We’ve gotten several questions recently about whether website testing—such as A/B or multivariate testing—affects a site’s performance in search results. We’re glad you’re asking, because we’re glad you’re testing! A/B and multivariate testing are great ways of making sure that what you’re offering really appeals to your users.
Website testing is when you try out different versions of your website (or a part of your website), and collect data about how users react to each version.
A/B testing is when you run a test by creating multiple versions of a page, each with its own URL. When users try to access the original URL, you redirect some of them to each of the variation URLs and then compare users’ behaviour to see which page is most effective.
Multivariate testing is when you use software to change differents parts of your website on the fly. You can test changes to multiple parts of a page—say, the heading, a photo, and the ‘Add to Cart’ button—and the software will show variations of each of these sections to users in different combinations and then statistically analyze which variations are the most effective. Only one URL is involved; the variations are inserted dynamically on the page.
tedster
10:29 am on Aug 10, 2012 (gmt 0)
The key part of this article for me is beyond the definition of those terms - it's the advice for SEO itself:
No cloaking
Use rel="canonical"
Use 302s, not 301s
Only run the experiment as long as necessary
deadsea
11:27 am on Aug 10, 2012 (gmt 0)
Despite what the article says, I would recommend cloaking when running multivariate testing.

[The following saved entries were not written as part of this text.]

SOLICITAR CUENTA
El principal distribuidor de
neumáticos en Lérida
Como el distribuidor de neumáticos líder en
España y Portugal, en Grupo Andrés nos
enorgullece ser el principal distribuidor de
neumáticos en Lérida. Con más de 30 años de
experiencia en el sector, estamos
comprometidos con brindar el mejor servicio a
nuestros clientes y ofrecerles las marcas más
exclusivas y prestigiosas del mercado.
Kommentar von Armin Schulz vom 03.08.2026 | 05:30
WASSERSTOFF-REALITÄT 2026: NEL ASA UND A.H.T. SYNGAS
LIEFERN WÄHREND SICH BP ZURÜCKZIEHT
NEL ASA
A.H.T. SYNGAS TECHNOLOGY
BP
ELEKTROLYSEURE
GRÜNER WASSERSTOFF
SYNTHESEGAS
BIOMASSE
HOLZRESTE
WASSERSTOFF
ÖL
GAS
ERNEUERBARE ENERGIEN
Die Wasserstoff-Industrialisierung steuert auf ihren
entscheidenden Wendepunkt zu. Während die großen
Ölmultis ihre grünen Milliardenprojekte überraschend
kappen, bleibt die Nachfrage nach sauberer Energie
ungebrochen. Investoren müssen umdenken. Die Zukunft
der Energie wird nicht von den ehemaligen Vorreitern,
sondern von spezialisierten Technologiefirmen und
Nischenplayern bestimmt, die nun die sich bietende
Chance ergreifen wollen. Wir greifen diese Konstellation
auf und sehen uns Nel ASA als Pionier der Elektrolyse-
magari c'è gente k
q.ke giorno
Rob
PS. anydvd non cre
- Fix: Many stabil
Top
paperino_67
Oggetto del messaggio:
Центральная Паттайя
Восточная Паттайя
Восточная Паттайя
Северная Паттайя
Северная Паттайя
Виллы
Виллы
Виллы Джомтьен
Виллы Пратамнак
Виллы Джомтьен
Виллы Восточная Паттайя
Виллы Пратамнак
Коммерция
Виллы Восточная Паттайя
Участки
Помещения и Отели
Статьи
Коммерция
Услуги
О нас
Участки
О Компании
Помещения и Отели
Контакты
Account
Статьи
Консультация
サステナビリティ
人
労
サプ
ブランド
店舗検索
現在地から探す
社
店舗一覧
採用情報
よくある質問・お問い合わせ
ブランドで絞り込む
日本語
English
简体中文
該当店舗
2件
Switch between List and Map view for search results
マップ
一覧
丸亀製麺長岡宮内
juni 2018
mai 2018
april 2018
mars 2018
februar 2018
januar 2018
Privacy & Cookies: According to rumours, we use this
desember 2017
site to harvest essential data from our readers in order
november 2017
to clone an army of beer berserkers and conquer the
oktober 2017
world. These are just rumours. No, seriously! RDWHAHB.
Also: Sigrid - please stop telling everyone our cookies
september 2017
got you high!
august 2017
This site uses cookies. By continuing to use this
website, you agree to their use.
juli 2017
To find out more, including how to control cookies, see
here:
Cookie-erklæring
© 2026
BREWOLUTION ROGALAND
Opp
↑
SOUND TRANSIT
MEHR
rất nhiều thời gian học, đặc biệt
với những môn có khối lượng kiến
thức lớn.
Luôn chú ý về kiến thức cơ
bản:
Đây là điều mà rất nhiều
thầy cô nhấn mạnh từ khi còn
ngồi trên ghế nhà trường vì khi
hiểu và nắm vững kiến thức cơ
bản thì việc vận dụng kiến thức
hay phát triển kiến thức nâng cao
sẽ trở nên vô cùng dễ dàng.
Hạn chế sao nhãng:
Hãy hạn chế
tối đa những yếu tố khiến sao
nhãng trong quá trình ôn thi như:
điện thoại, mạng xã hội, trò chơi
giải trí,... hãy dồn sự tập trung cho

I always serve Googlebot the version that the most users are seeing. It may be technically cloaking, but the spirit is in the right place. I believe that it is less likely to get you penalized than randomly showing Googlebot different pages every time it visits.
abhishekmishra
12:00 pm on Aug 10, 2012 (gmt 0)
I seen in mostly Google Webmasters update's Google do
"Old wine in new bottle's"
Because if anybody will look at Google webmaster guidelines they know these common things; Like... *No cloaking *Use 302s, not 301s etc.
tedster
12:10 pm on Aug 10, 2012 (gmt 0)
In many cases, we need to use a 301 when we redirect, not a 302. I'm happy for this clarification from Google.
[typo fixed]
[edited by: tedster at 2:15 pm (utc) on Aug 10, 2012]
netmeg
12:33 pm on Aug 10, 2012 (gmt 0)
(I need a clarification from you - was one of those supposed to be a 302?)